When she initially proposed a downtown festival to city officials, telling them that she wanted the street closed for eight hours, they thought she was joking, she said.
But she found strong allies in Essex County Commissioner Brendan Gill, a resident of Montclair; David Placek, the new developer of Lackawanna Plaza, and Mayor Sean Spiller, who told him, “If there’s a time to do something big, it’s now. Let’s go.
She partnered with NJ Transit and NJ Tourism to put up billboards along train routes and in Manhattan, and the sponsors stepped up, providing the funding to ensure that all musicians would be paid and that the entry would be free for all.
“It was important to me that the event was accessible to everyone,” she said.
Walker’s husband, seven-time Grammy-winning bassist Christian McBride, artistic director of the Newport Jazz Festival as well as Montclair’s, lined up more than 100 musicians, many of whom needed work after their long hiatus from live performances.
Jason Gleason, director of the Montclair Center Business Improvement District, was also a key player, rallying support from business owners, some of whom were concerned about the impact of the all-day shutdown on their bottom line.
Many were thrilled afterwards, Walker said. Restaurants set up trucks or service stations, and long lines formed; vendors displayed their wares in the street. Walker has heard from several restaurants and seen Instagram posts from business owners reporting record numbers of customers.
She asks business owners to complete a survey at surveymonkey.com/r/QJPYXGF.
The event was a wake-up call for Lackawanna Plaza, the 8-acre historic site, vacant for years, which hosted the main stage on Saturdays and smaller concerts during the summer. Turtle and the Wolf and Laurel and Sage ran a pop-up restaurant there called Pineapple Express.
One of this summer’s events, a dance party where McBride played records and played the bassline live, drew hundreds of people to Lackawanna Plaza.
“We didn’t know if someone would come,” Walker said. “Three songs, we had hundreds of people doing the electric slide; 80 year old women with their handbags slung and 2 year old kids, and kids doing break dancing, it was amazing. “
On Saturday, the musicians were clearly invigorated by the chance to perform in front of such a large and enthusiastic crowd.
“There hasn’t been a lot of live music over the past year and a half,” said Emmet Cohen, a Jazz House Kids and Montclair High School alumnus, who spoke after playing the piano in his trio. eponym. “Feeling the vibes and the appreciation of people is just really saying to musicians, that people really need music.”
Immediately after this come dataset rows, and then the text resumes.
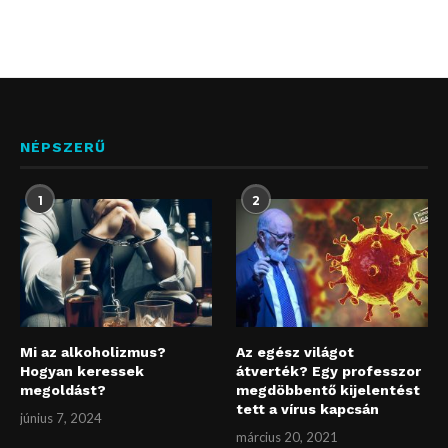
NÉPSZERŰ
1
2
Mi az alkoholizmus?
Az egész világot
Hogyan keressek
átverték? Egy professzor
megoldást?
megdöbbentő kijelentést
tett a vírus kapcsán
június 7, 2024
március 20, 2021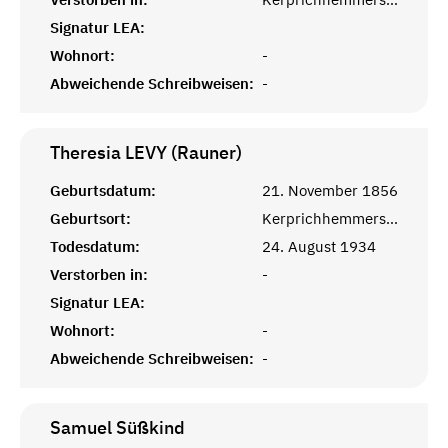
Signatur LEA:
Wohnort:
-
Abweichende Schreibweisen:
-
Theresia LEVY (Rauner)
Geburtsdatum:
21. November 1856
Geburtsort:
Kerprichhemmersdorf, Saarlouis
Todesdatum:
24. August 1934
Verstorben in:
-
Signatur LEA:
Wohnort:
-
Abweichende Schreibweisen:
-
Samuel
Süßkind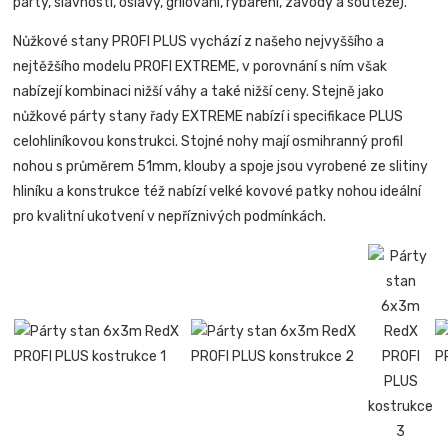
párty, slavnosti, oslavy, grilování, rybaření, závody a soutěže).
Nůžkové stany PROFI PLUS vychází z našeho nejvyššího a
nejtěžšího modelu PROFI EXTREME, v porovnání s ním však
nabízejí kombinaci nižší váhy a také nižší ceny. Stejně jako
nůžkové párty stany řady EXTREME nabízí i specifikace PLUS
celohliníkovou konstrukci. Stojné nohy mají osmihranný profil
nohou s průměrem 51mm, klouby a spoje jsou vyrobené ze slitiny
hliníku a konstrukce též nabízí velké kovové patky nohou ideální
pro kvalitní ukotvení v nepříznivých podmínkách.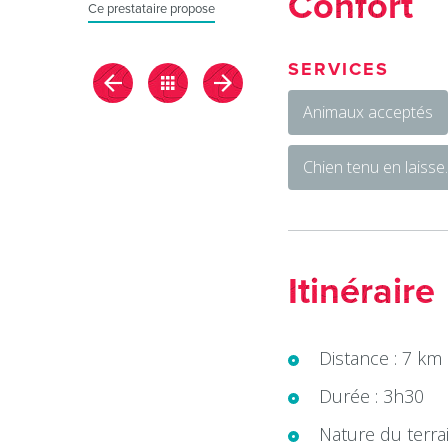
Confort
Ce prestataire propose
SERVICES
Animaux acceptés
Chien tenu en laisse
Itinéraire
Distance : 7 km
Durée : 3h30
Nature du terrai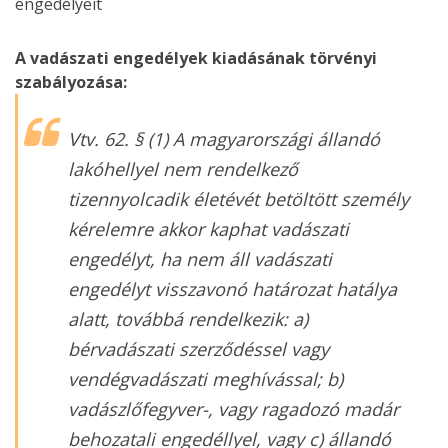
A vadászati engedélyek kiadásának törvényi
szabályozása:
Vtv. 62. § (1) A magyarországi állandó
lakóhellyel nem rendelkező
tizennyolcadik életévét betöltött személy
kérelemre akkor kaphat vadászati
engedélyt, ha nem áll vadászati
engedélyt visszavonó határozat hatálya
alatt, továbbá rendelkezik: a)
bérvadászati szerződéssel vagy
vendégvadászati meghívással; b)
vadászlőfegyver-, vagy ragadozó madár
behozatali engedéllyel, vagy c) állandó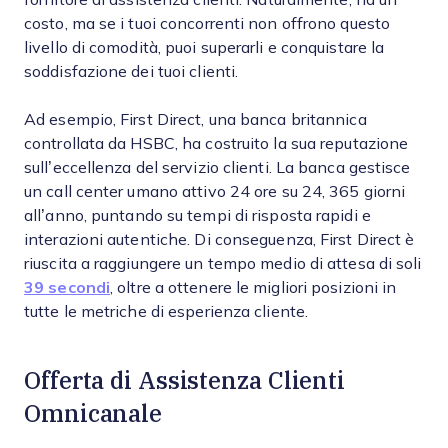
costo, ma se i tuoi concorrenti non offrono questo
livello di comodità, puoi superarli e conquistare la
soddisfazione dei tuoi clienti.
Ad esempio, First Direct, una banca britannica
controllata da HSBC, ha costruito la sua reputazione
sull’eccellenza del servizio clienti. La banca gestisce
un call center umano attivo 24 ore su 24, 365 giorni
all’anno, puntando su tempi di risposta rapidi e
interazioni autentiche. Di conseguenza, First Direct è
riuscita a raggiungere un tempo medio di attesa di soli
39 secondi
, oltre a ottenere le migliori posizioni in
tutte le metriche di esperienza cliente.
Offerta di Assistenza Clienti
Omnicanale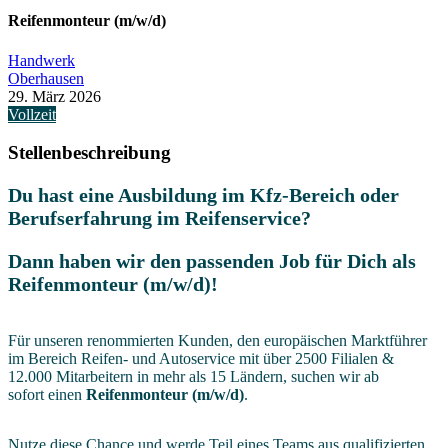
Reifenmonteur (m/w/d)
Handwerk
Oberhausen
29. März 2026
Vollzeit
Stellenbeschreibung
Du hast eine Ausbildung im Kfz-Bereich oder
Berufserfahrung im Reifenservice?
Dann haben wir den passenden Job für Dich als
Reifenmonteur (m/w/d)!
Für unseren renommierten Kunden, den europäischen Marktführer
im Bereich Reifen- und Autoservice mit über 2500 Filialen &
12.000 Mitarbeitern in mehr als 15 Ländern, suchen wir ab
sofort einen
Reifenmonteur (m/w/d)
.
Nutze diese Chance und werde Teil eines Teams aus qualifizierten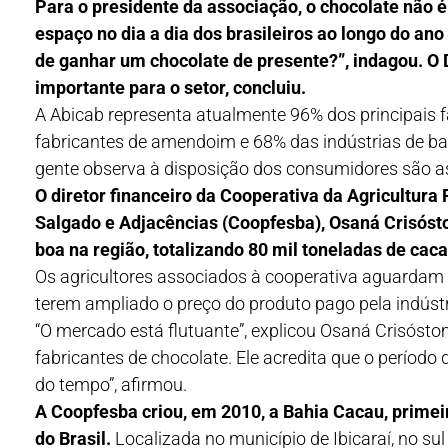
Para o presidente da associação, o chocolate não 
espaço no dia a dia dos brasileiros ao longo do an
de ganhar um chocolate de presente?”, indagou. O
importante para o setor, concluiu.
A Abicab representa atualmente 96% dos principais 
fabricantes de amendoim e 68% das indústrias de b
gente observa à disposição dos consumidores são a
O diretor financeiro da Cooperativa da Agricultura
Salgado e Adjacências (Coopfesba), Osaná Crisóst
boa na região, totalizando 80 mil toneladas de cac
Os agricultores associados à cooperativa aguardam o
terem ampliado o preço do produto pago pela indústr
“O mercado está flutuante”, explicou Osaná Crisóstom
fabricantes de chocolate. Ele acredita que o períod
do tempo”, afirmou.
A Coopfesba criou, em 2010, a Bahia Cacau, primeir
do Brasil.
Localizada no município de Ibicaraí, no su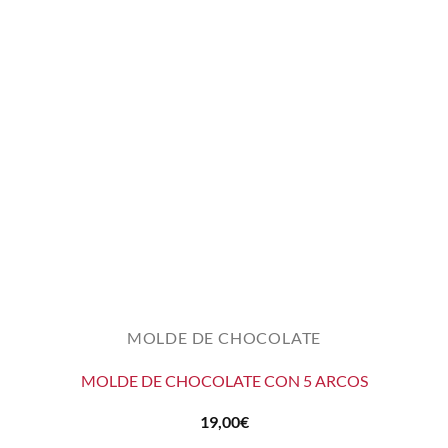
MOLDE DE CHOCOLATE
MOLDE DE CHOCOLATE CON 5 ARCOS
19,00
€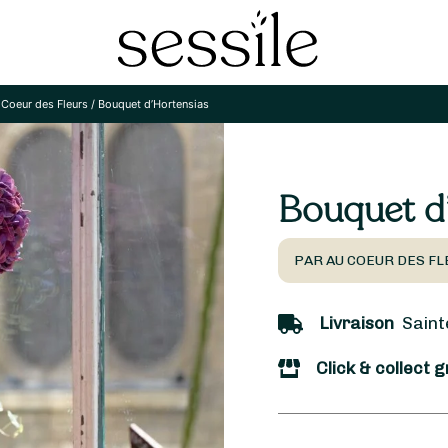
 Coeur des Fleurs
/
Bouquet d’Hortensias
Bouquet d
PAR AU COEUR DES FL
Livraison
Sainte
Click & collect g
Walker said the festival was a turning point for Montclair and that it was fitting that jazz, “that great American art form, that grain music, with its real diversity in its ages and its people”, should have been part of it. the catalyst.
“This music tells the story of America, the struggle to know who is going to come on stage, who we are going to worship. It seems fitting that jazz brought us together in this joyous symphony, ”she said.
“It was a day that defied everything. We made the impossible possible. Montclair will never be the same again.”